When the opportunity arose for him to lead Grambling State, he knew it was the right fit because God “provided me with that peace that this was the purpose that He has for me.” Gallot said his greatest challenge as president is how slowly the wheels of government often move. As an example, when he asked GSU Computer Department head Yenumula Reddy about emerging technology, Reddy cited cybersecurity. “So, we set about creating the first and only bachelor’s degree program in cybersecurity in Louisiana,” he said, explaining that it took nearly two years to get over bureaucratic hurdles. “Business needs solutions quickly – not as rapidly as the government infrastructure would allow,” Gallot said. “That’s been one of the challenges – to quickly navigate the approval process.” He said his goal is to “cast a vision for the institution that will make us relevant.”
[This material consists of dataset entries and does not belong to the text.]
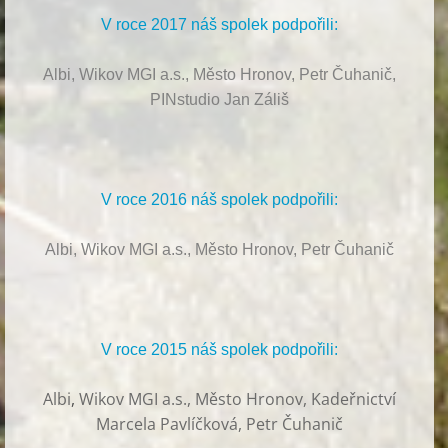
V roce 2017 náš spolek podpořili:
Albi, Wikov MGI a.s., Město Hronov, Petr Čuhanič,
PINstudio Jan Záliš
V roce 2016 náš spolek podpořili:
Albi, Wikov MGI a.s., Město Hronov, Petr Čuhanič
V roce 2015 náš spolek podpořili:
Albi
,
Wikov MGI a.s., Město Hronov, Kadeřnictví
Marcela Pavlíčková, Petr Čuhanič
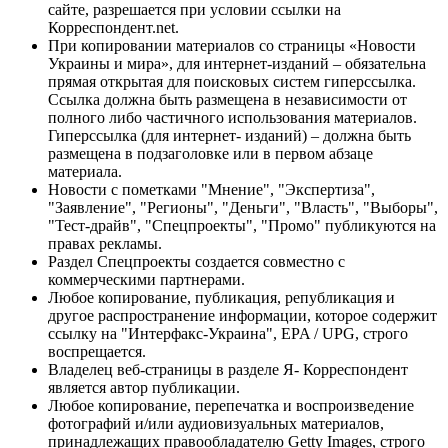
сайте, разрешается при условии ссылки на
Корреспондент.net.
При копировании материалов со страницы «Новости
Украины и мира», для интернет-изданий – обязательна
прямая открытая для поисковых систем гиперссылка.
Ссылка должна быть размещена в независимости от
полного либо частичного использования материалов.
Гиперссылка (для интернет- изданий) – должна быть
размещена в подзаголовке или в первом абзаце
материала.
Новости с пометками "Мнение", "Экспертиза",
"Заявление", "Регионы", "Деньги", "Власть", "Выборы",
"Тест-драйв", "Спецпроекты", "Промо" публикуются на
правах рекламы.
Раздел Спецпроекты создается совместно с
коммерческими партнерами.
Любое копирование, публикация, републикация и
другое распространение информации, которое содержит
ссылку на "Интерфакс-Украина", EPA / UPG, строго
воспрещается.
Владелец веб-страницы в разделе Я- Корреспондент
является автор публикации.
Любое копирование, перепечатка и воспроизведение
фотографий и/или аудиовизуальных материалов,
принадлежащих правообладателю Getty Images, строго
The university’s new digital library, now close to completion, will be the first of its kind in the state. “To know that we are the first and only in the state of Louisiana and the first and only HBCU with a digital library is quite an accomplishment,” he said, adding that the university needed a new library for many years but GSU didn’t want to just build a library of the past, but a library of the future.

“We wanted to be bold and do something that would be the first of its kind but also be forward thinking and elevate our standing as an academic institution,” he said. “Our students will have the very best cutting-edge technology as it relates to the library.” The Grambling State University School of Nursing also relaunched its undergraduate nursing program with a 12-month curriculum in 2018. It came after the Louisiana State Board of Nursing voted to remove the conditional approval status in 2015. A $5 million renovation of the dining hall began in 2020 and was completed earlier this year.“SodexoMAGIC has been an incredible partner to us in enabling us to deliver that,” Gallot said. It has been his mission to provide students with the best opportunities to be successful.  

“When students choose to come to Grambling, they will be surrounded by a community of people who will provide them with the kind of environment where they will feel celebrated and not tolerated,” Gallot said. That resonates with parents and students because of what’s going in society –  police shootings of people of color, challenges to voting rights and other issues.. “We are just as relevant, even more so, as we were in post-reconstruction years,” he said.  Gallot said Grambling’s motto “Where Everybody Is Somebody” is more than just a motto. “It is, at our core, who we are. We value our students and our faculty and staff.” That was evident when he opted not to have an investiture – a traditional president’s inauguration. Instead, he chose to put money that would have been raised for the event into the university.

Fiscal decisions like this are one of many that helped facilitate two raises to faculty and staff over the last five years totaling 5.477 percent. Moving forward, Gallot said the university must continue to invest in things to meet students’ needs. That includes having degree programs that will provide them with the best opportunity to be successful, including the Call Me Mister program which seeks to train black male teachers, Gallot said. “Only 2% of classroom teachers are black males and only 5% are black females,” he said,  explaining that the teachers in the classroom should reflect the diversity of the students. “As an HBCU, we have a charge, a duty, a mission to ensure that we are training classroom teachers who will be the molders and mentors of children in their formative years – educators (both male and female) who will help bring the best out of these students,” Gallot said. The university’s goal is the holistic development of students –  not just in the classroom but by providing great facilities, engaging activities, internship opportunities and employment options.Gallot said he’s looking forward to leading GSU into a bright future.“Our best days are still ahead of us,” he said. “We’re really just getting started. This still doesn’t feel like work to me. For me, I feel like I’m living God’s purpose in my life.”